How does one assign a probability to statements that are themselves probabilistic? For example, how would one assign a probability to the statement, "There is an 80% chance that it will rain on September 16, 2017"? And how would one assign a probability of THAT statement? etc. Is there a paper where someone talks about this problem?
You're talking about the mean (first moment), as opposed to the variance (second moment), etc, and perhaps more directly about quantiles. See https://en.wikipedia.org/wiki/Moment_%28mathematics%29#Significance_of_the_moments and https://en.wikipedia.org/wiki/Quantile_function or just google "statistics moments quantiles" for detailed discussions.
My analysis would be that such statements represent propositions that are about other propositions. The example you gave proposes that the proposition [it will rain on September 16, 2017] has an 80% likelihood of being true. I would claim that such propositions will always be probabilistic in nature because there is nothing to be said about a proposition except its truth value.

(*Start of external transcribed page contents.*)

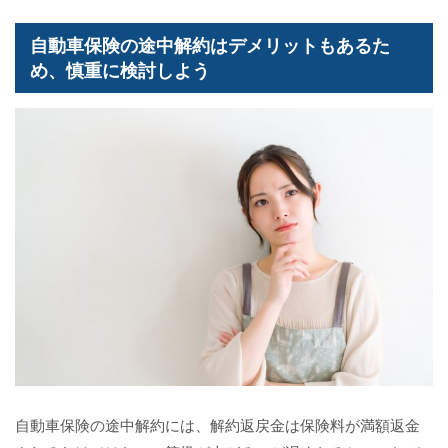
自動車保険の途中解約はデメリットもあるた
め、慎重に検討しよう
自動車保険の途中解約には、解約返戻金は保険料が満額返金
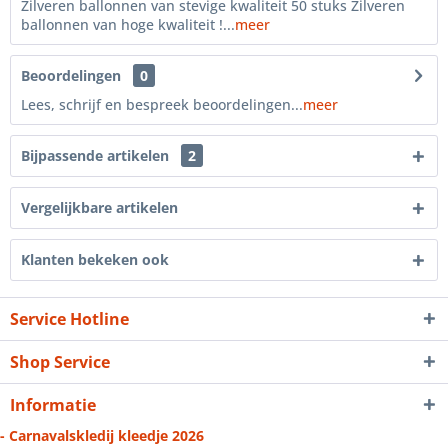
Zilveren ballonnen van stevige kwaliteit 50 stuks Zilveren
ballonnen van hoge kwaliteit !...
meer
Beoordelingen
0
Lees, schrijf en bespreek beoordelingen...
meer
Bijpassende artikelen
2
Vergelijkbare artikelen
Klanten bekeken ook
Service Hotline
Shop Service
Informatie
- Carnavalskledij kleedje 2026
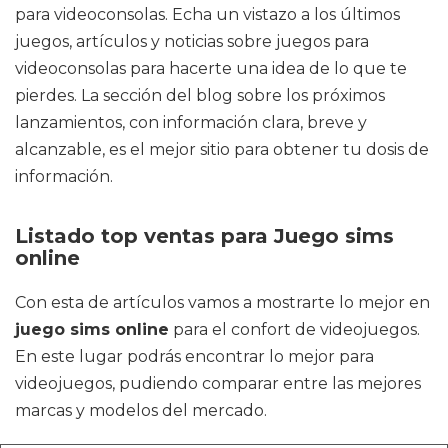
para videoconsolas. Echa un vistazo a los últimos
juegos, artículos y noticias sobre juegos para
videoconsolas para hacerte una idea de lo que te
pierdes. La sección del blog sobre los próximos
lanzamientos, con información clara, breve y
alcanzable, es el mejor sitio para obtener tu dosis de
información.
Listado top ventas para Juego sims
online
Con esta de artículos vamos a mostrarte lo mejor en
juego sims online
para el confort de videojuegos.
En este lugar podrás encontrar lo mejor para
videojuegos, pudiendo comparar entre las mejores
marcas y modelos del mercado.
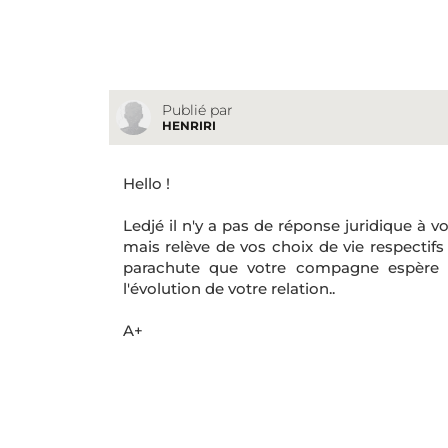
Publié par
HENRIRI
Hello !
Ledjé il n'y a pas de réponse juridique à 
mais relève de vos choix de vie respectifs 
parachute que votre compagne espère p
l'évolution de votre relation..
A+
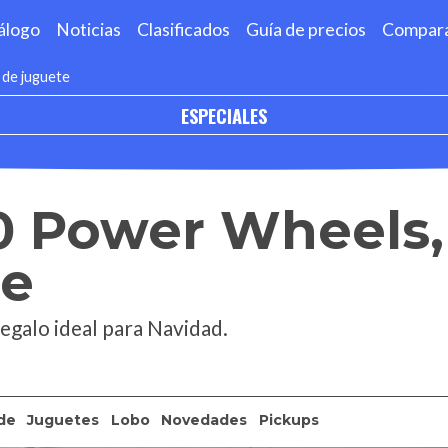
álogo
Noticias
Clasificados
Guía de precios
Compar
 de juguete
ESPECIALES
0 Power Wheels,
te
regalo ideal para Navidad.
de
Juguetes
Lobo
Novedades
Pickups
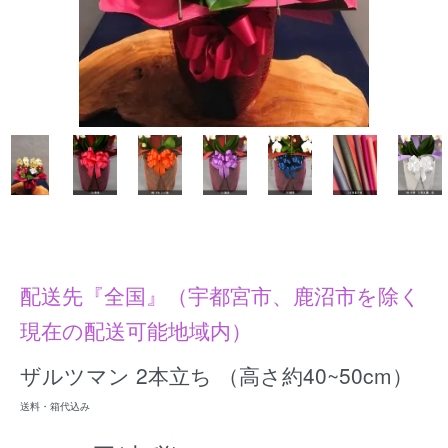
配送先『全国』（宇都宮市、鹿沼市を除く
現在の配送可能地域内）
ザルツマン 2本立ち （高さ約40~50cm）
送料・箱代込み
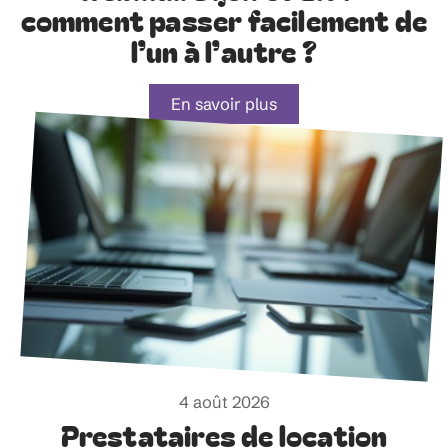
comment passer facilement de
l’un à l’autre ?
En savoir plus
4 août 2026
Prestataires de location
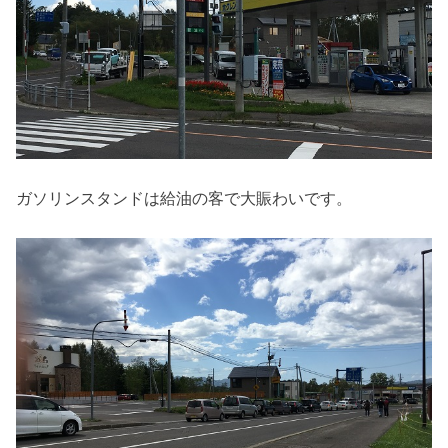
ガソリンスタンドは給油の客で大賑わいです。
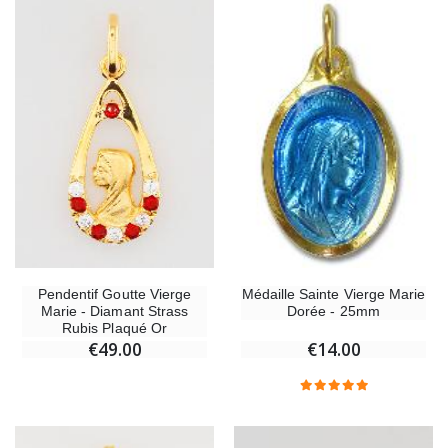
Chapelet de Lourdes en Bois
Huile d'Onction
€5.00
€9.90
Croix Enfant en Bois Eglise Papillons et Arc-en-ciel 15 cm
Bougie Neuvaine pou
€23.00
€4.90
Pendentif Goutte Vierge
Médaille Sainte Vierge Marie
Marie - Diamant Strass
Dorée - 25mm
Rubis Plaqué Or
€49.00
€14.00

If I were to make a 'higher order' proposition about the likelihood of the probabilistic assertion, I claim that the same meaning, with respect to the non-probabilistic proposition, can be achieved by revising the lower order claim. For instance, if I were to say [There is a 20% chance the exemplary proposition is true], all I have to do is multiply .2 and .8 to get the revised probability that [it will rain on September 16, 2017], by the multiplicative rule of probabilities. I have no real conclusion about this kind of proposition, but I've described what they are and how I think they work. Check out Bayes' Rule if you are interested in reading more about revising probabilities.
There is much more to so called higher-order probabilities than taking the mean of a random variable.
Yes, there are a bunch of papers which talk about this problem. A good starting point is:
Do We Need Higher-Order Probabilities and, If So, What Do They Mean? https://arxiv.org/abs/1304.2716
The takeaway by Pearl and others is that yes you can talk about higher-order probabilities (people do it all the time), but that typically they are derived from an existing causal model.